In a number of previous posts, I have described how cloud computing can be effective in supporting “high-burst” or one-time computing needs. Generally, the cloud is too expensive to support science services on a 24/7 basis. I recently learned of an imaginative application of cloud computing in the service of education and training.
The Gaia mission, a cornerstone mission of the European Space Agency, aims to produce a three-dimensional map of the Milky Way by measuring positions and radial velocities of 1 billion stars. In January of this year, the Gaia Research for European Astronomy Training (GREAT) Initial Training Network held a school for graduate training school, aimed at new graduate students.

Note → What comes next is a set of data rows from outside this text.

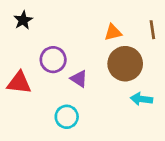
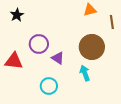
orange triangle: (113, 32) -> (90, 10), moved
cyan arrow: (141, 99) -> (85, 73), moved, turned 63

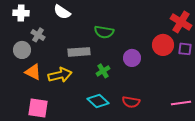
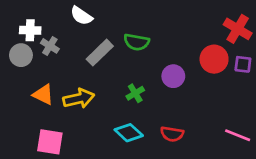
white cross: (21, 13) -> (30, 30), moved
gray circle: (22, 50) -> (21, 55), moved
gray rectangle: (79, 52) -> (100, 53), moved, turned -40
pink line: (181, 103) -> (238, 135), turned 30

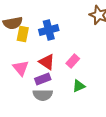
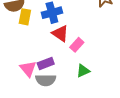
red triangle: (47, 62) -> (60, 33), moved
pink triangle: (21, 68) -> (28, 69), moved

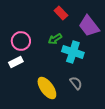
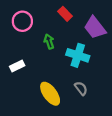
green arrow: (55, 39) -> (49, 41), moved, turned 104
pink circle: (21, 41) -> (22, 21), moved

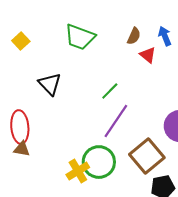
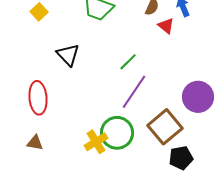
brown triangle: (22, 149) -> (35, 143), moved

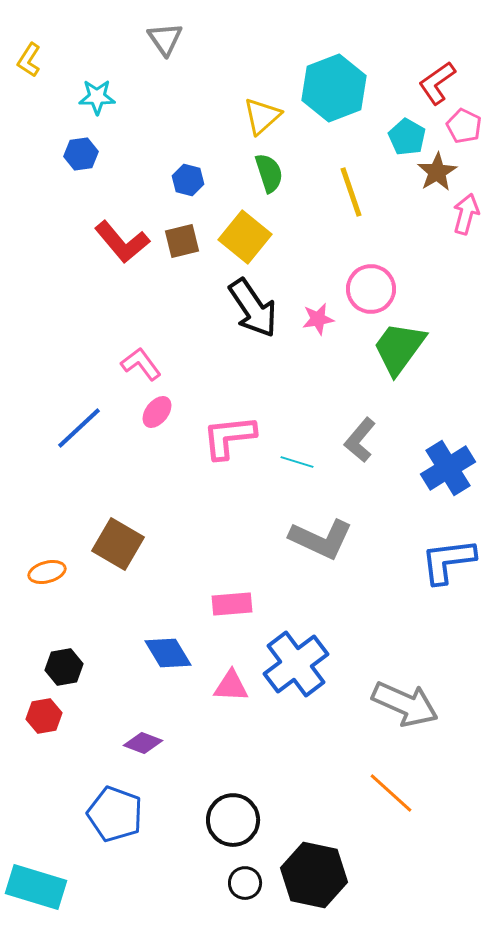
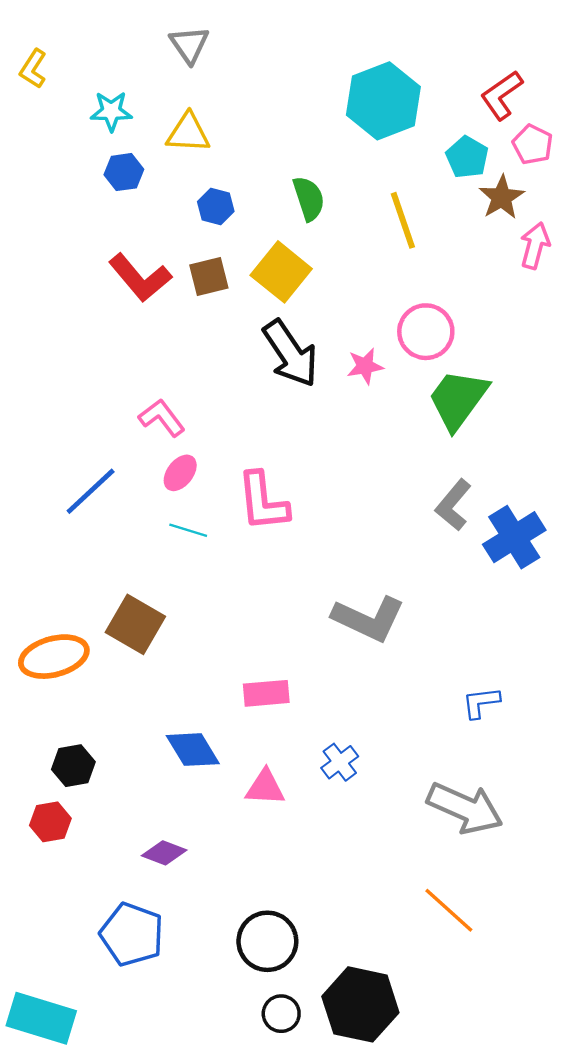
yellow triangle: (262, 116) -> (188, 133), moved, turned 45
blue hexagon: (81, 154) -> (124, 172), moved
pink L-shape: (229, 437) -> (263, 502), turned -90
gray L-shape: (360, 440) -> (453, 505), moved
cyan line: (297, 462) -> (188, 530), moved
blue L-shape: (448, 561) -> (481, 702), moved, size x0.6
orange ellipse: (47, 572) -> (54, 657), size x1.6
blue cross: (296, 664) -> (340, 762), size x0.5

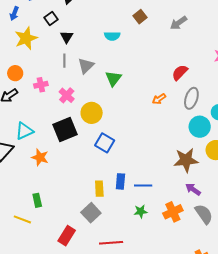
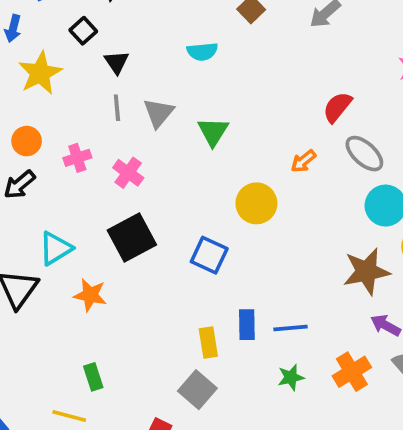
gray ellipse: (191, 98) -> (364, 154), turned -60
yellow circle: (92, 113) -> (256, 203), moved

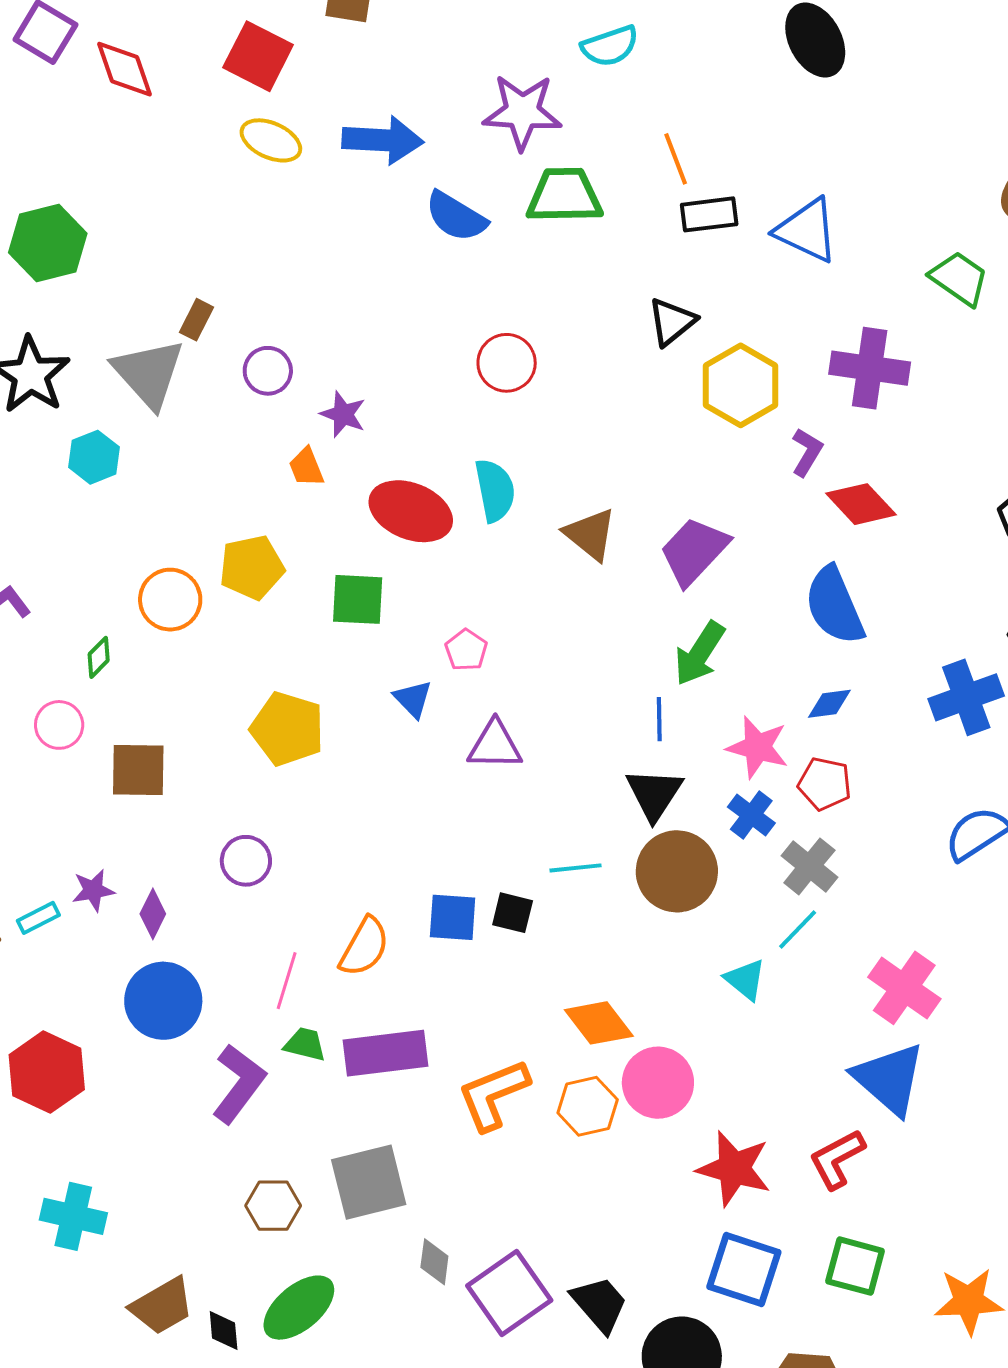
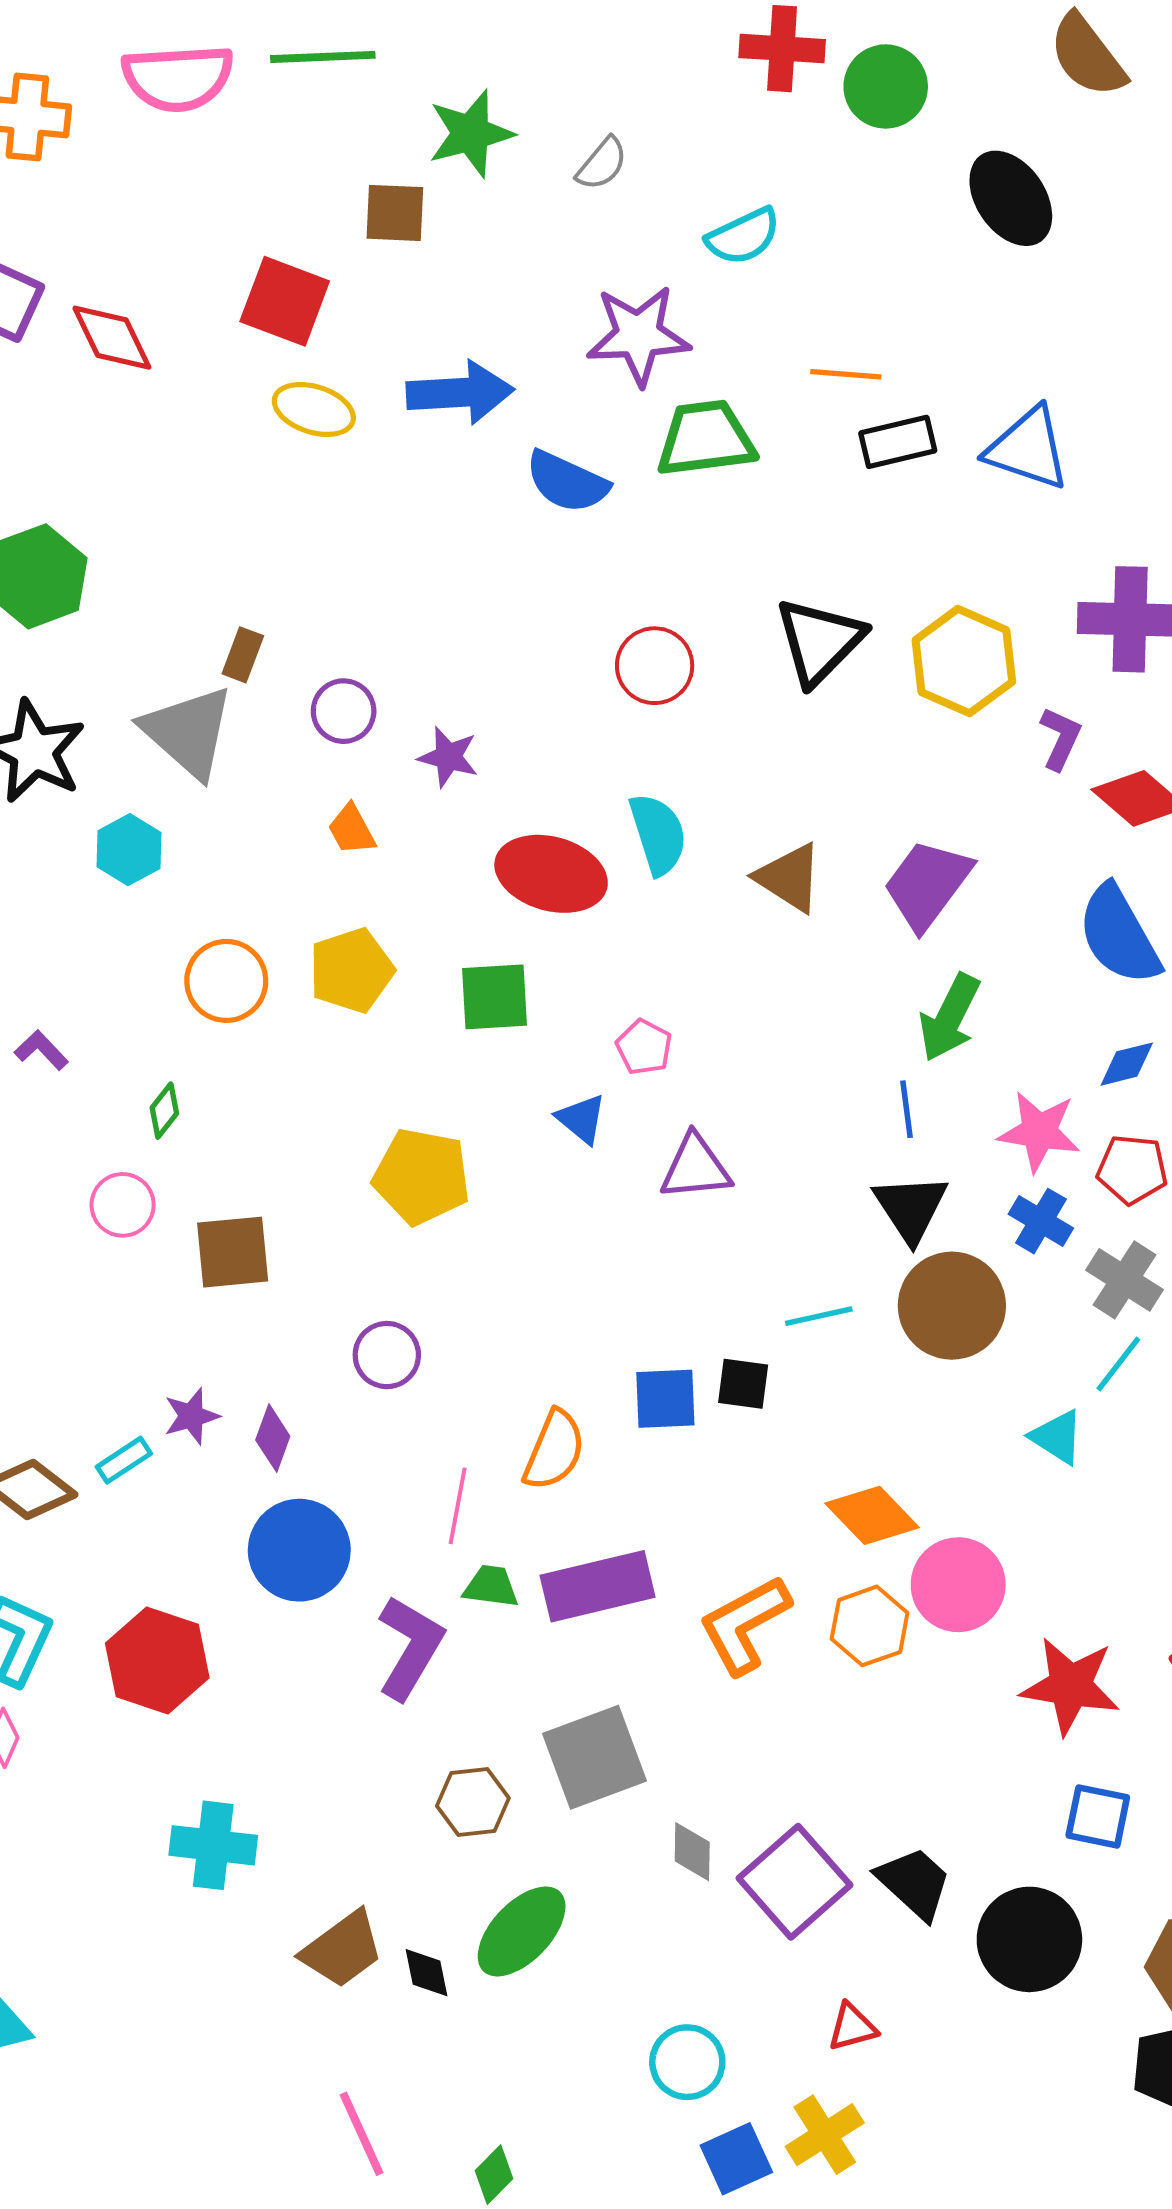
orange line: (676, 159) -> (846, 374), turned -58
black triangle: (672, 322) -> (819, 641), moved, size x1.4
orange trapezoid: (306, 467) -> (352, 830), moved
orange circle: (170, 600) -> (226, 981), moved
blue square: (744, 1269) -> (1098, 1816), size x0.7

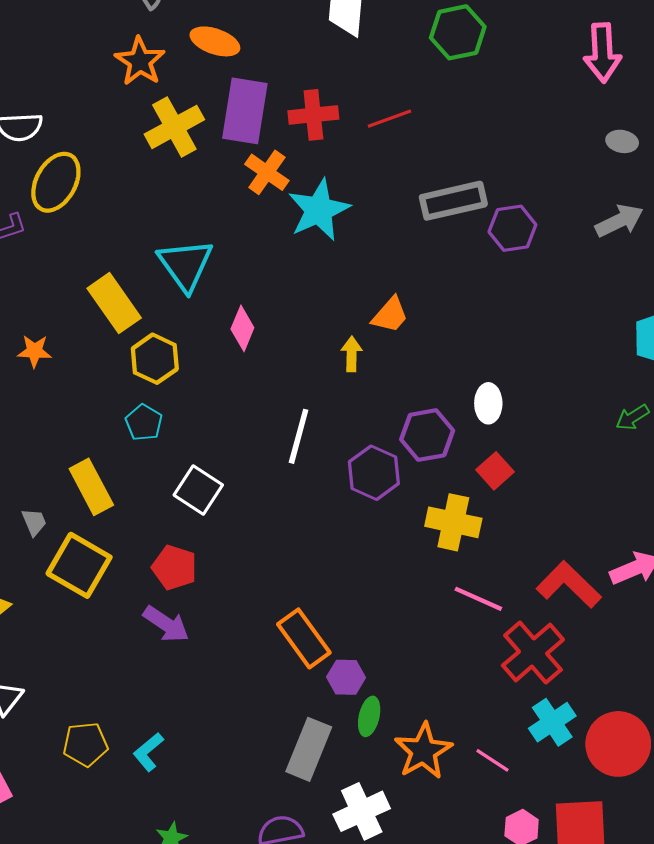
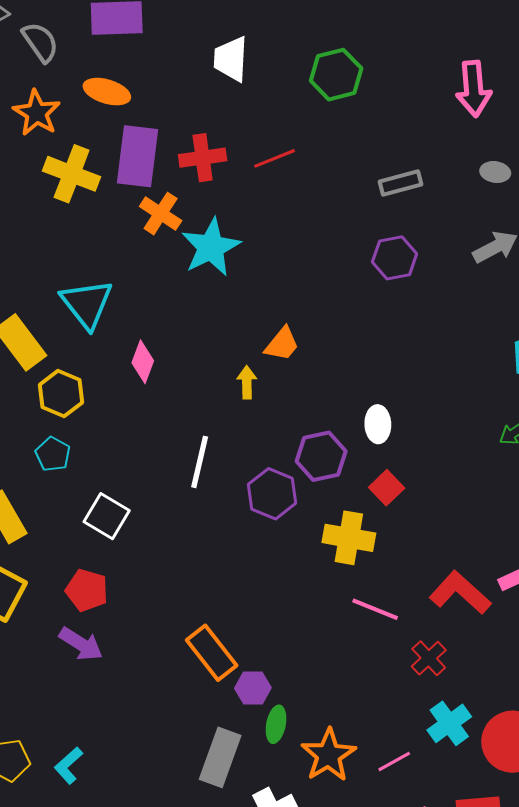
yellow cross: (174, 127) -> (72, 174), turned -38
gray rectangle: (453, 201) -> (400, 183), moved, size x0.7
red cross: (533, 653) -> (429, 658), size x0.6
pink line: (493, 760) -> (394, 762), turned -60

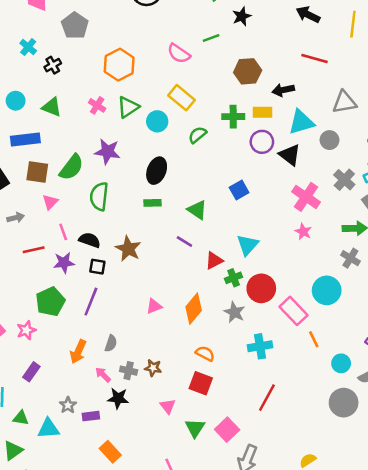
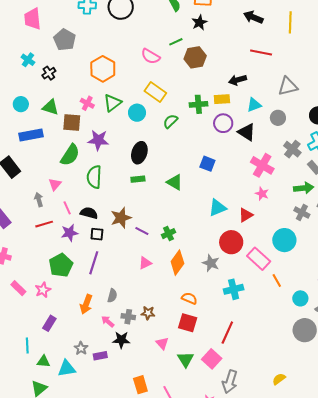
brown hexagon: (248, 71) -> (195, 57), moved
cyan triangle: (301, 122) -> (254, 105), size x0.7
brown square: (37, 172) -> (72, 122), moved
blue square: (239, 190) -> (207, 164), turned -35
gray arrow: (16, 218) -> (39, 200), moved, turned -88
purple line: (184, 241) -> (142, 231), moved
cyan triangle: (247, 245) -> (217, 208), turned 30
brown star: (128, 249) -> (121, 218), turned 30
red triangle: (214, 261) -> (246, 215), moved
green cross: (234, 278) -> (168, 234), moved
red line: (267, 398) -> (227, 333), moved
orange rectangle: (110, 452) -> (140, 385), moved, turned 30

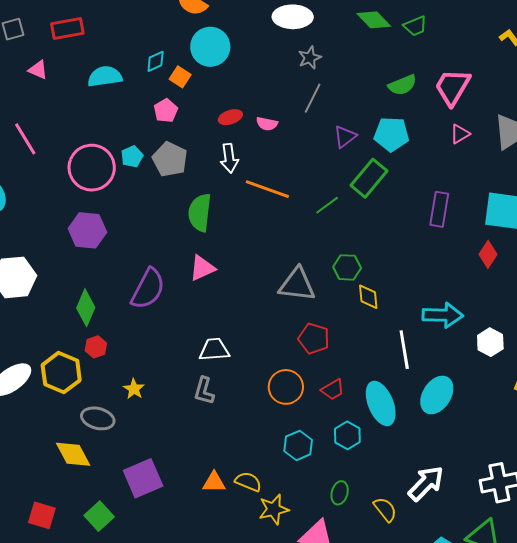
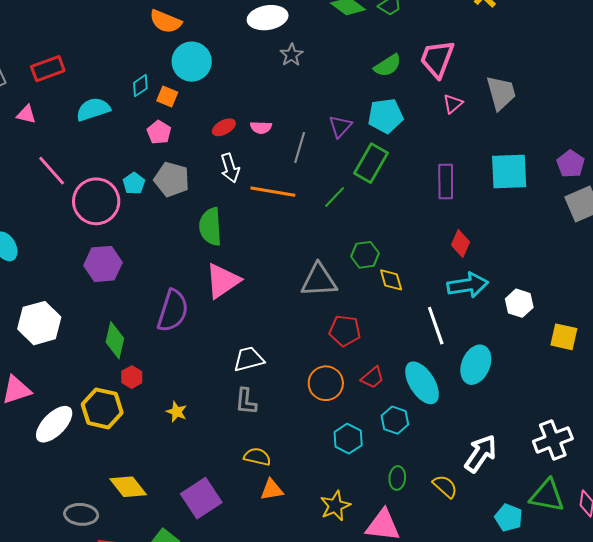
gray line: (313, 98) -> (300, 148), moved
pink line: (25, 139) -> (52, 171), moved
red diamond: (488, 254) -> (460, 243), moved
pink triangle: (202, 268) -> (223, 281), size x1.4
gray ellipse: (98, 418) -> (81, 514), moved
yellow semicircle: (248, 482) -> (257, 457), moved

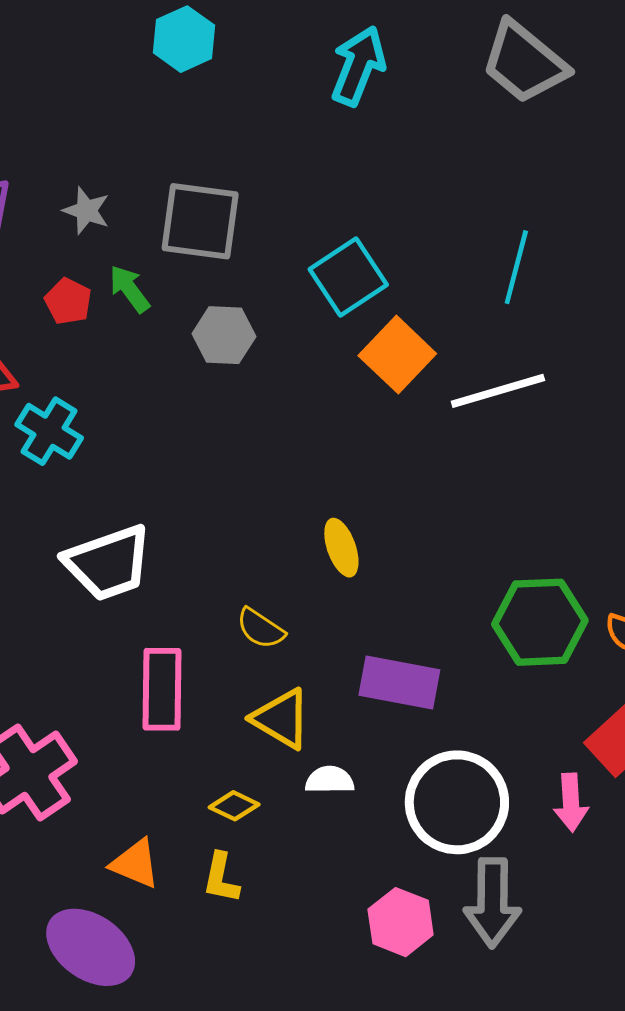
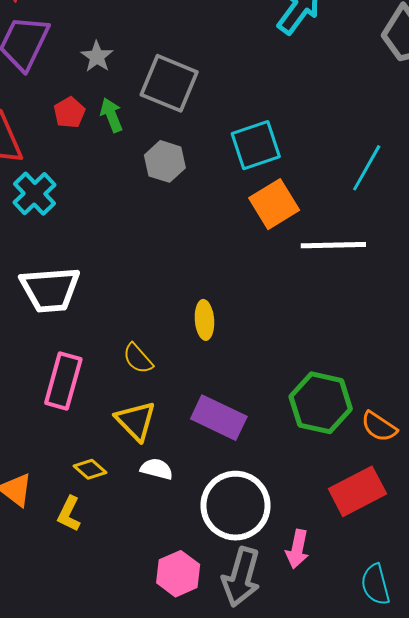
pink arrow: (571, 803) -> (297, 549), moved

Part of the school involved exercises used to exploring various aspects of the simulated data contained in the Gaia Universe Model Snapshot version 10 (described here). The students worked in groups on exercises which involved querying the GUMS data set, which contains 1.6 billion stars, to research aspects of the structure and dynamics of the Milky Way. The students used a custom developed Java framework based on Hadoop, provided to them on a virtual machine that contained a small subset of the GUMS data set, which they installed on their laptops.
Those groups that got their code working quickly were able to run the code against the full GUMS data set which was stored in the Amazon EC2 cloud. This provided a taste of the future possibility of processing close to the data, which will likely play a big role in astronomy in the era of “big data.”
The figure below shows some of the results from the school:
I wish to thank Will O’Mullane for drawing my attention to the web page on this training school.